We next examined whether the dermal condensate influences the orientation of nearby cell divisions. A permutation analysis of mitosis angles showed that, at distances closer than 177 μm, the distribution of mitosis angles cannot be explained by random process. We observed that 70% of the variability in mitosis direction was affected by the presence of a condensate up to a mean of 60 μm from its centre, and the remaining 30% up to a mean of 177 μm from its centre (Fig 2B). We also observed that mitoses occur at close to an orthogonal tangent to the condensate perimeter (Fig 2C and S8 Video). Therefore, dermal condensates influence the division angle of mesenchymal cells in their immediate proximity. However, dividing cells do not orientate directly towards the condensate, and thus, this effect does not explain the higher proportion of dividing cells ultimately entering the condensate (19.4%), compared to non-dividing cells (14.3%; Fig 2A).

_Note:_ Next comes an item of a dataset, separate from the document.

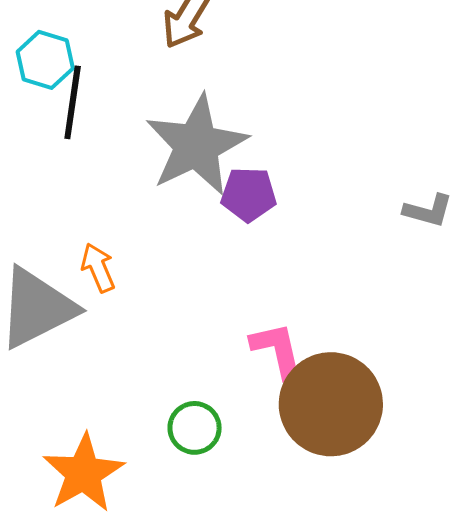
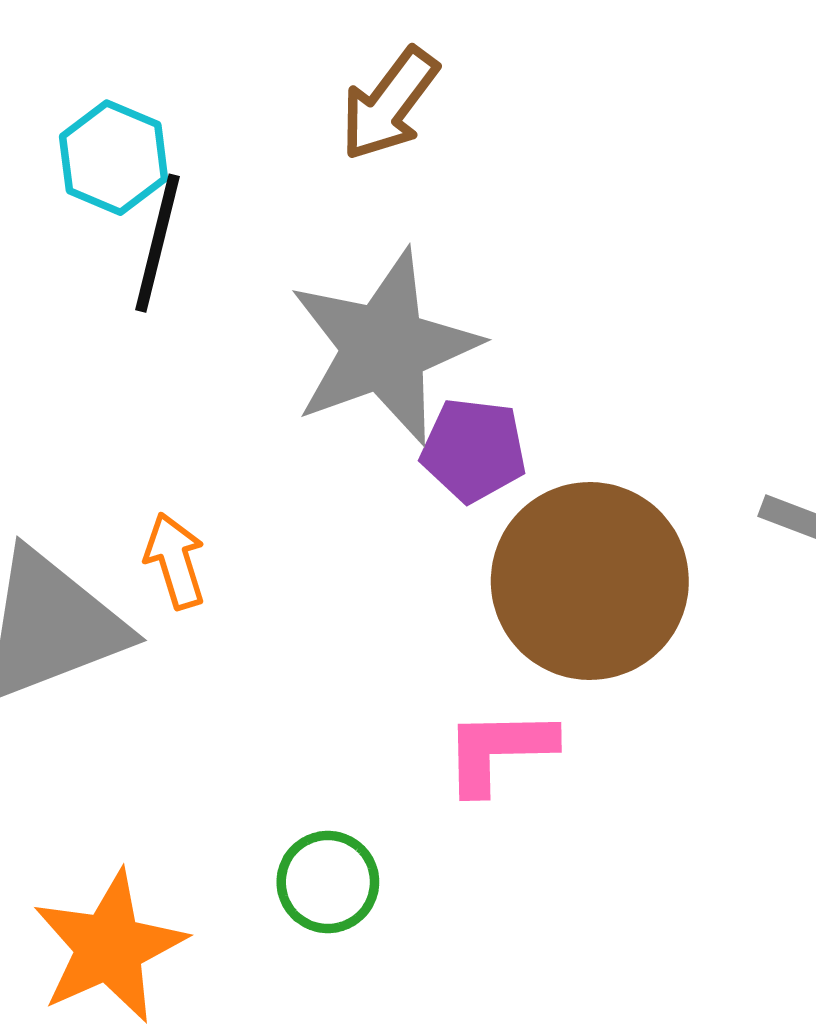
pink L-shape: (277, 350) -> (499, 750), turned -84
brown circle: (331, 404) -> (590, 581), moved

In order to investigate the mechanisms underlying the observed recruitment bias in favour of newly born mesenchymal cells to condensates, we built an agent-based mathematical model (Fig 2D and S1 Appendix). Dermal fibroblast cells (the agents) were initialised uniformly at random on a square domain (representing the dermis) with periodic boundary conditions that contained preformed condensate recruitment sites with fully absorbing boundary conditions. Cells encountering the condensate were immediately absorbed and removed from the simulation, consistent with our findings that cells are not observed exiting established condensates. Cell movement on the domain was an off-lattice diffusive random walk, with migration parameters being those directly measured from the non-dividing mesenchymal cell population (Fig 1F). To model mitosis, cells were selected at random, then simulated to undergo a proliferation event forming 2 daughters, which then underwent mitotic displacement over 180 min according to our measured cell movement parameters (Fig 2D and S1 Appendix). In this model, newly born mesenchymal cells have a greater likelihood of condensate entry than non-dividing cells as a result of both cell number increase (through division) and the increased displacement of the resulting daughters, making them more likely to encounter a condensate (Fig 2E). Our modelling predicted that the probability of dividing cells being recruited from short distances would be lower than for non-dividing cells but that they could be recruited from a greater distance, as suggested by our cell tracking data (Fig 2F) and confirmed by plotting the probability density (Fig 2G and 2H).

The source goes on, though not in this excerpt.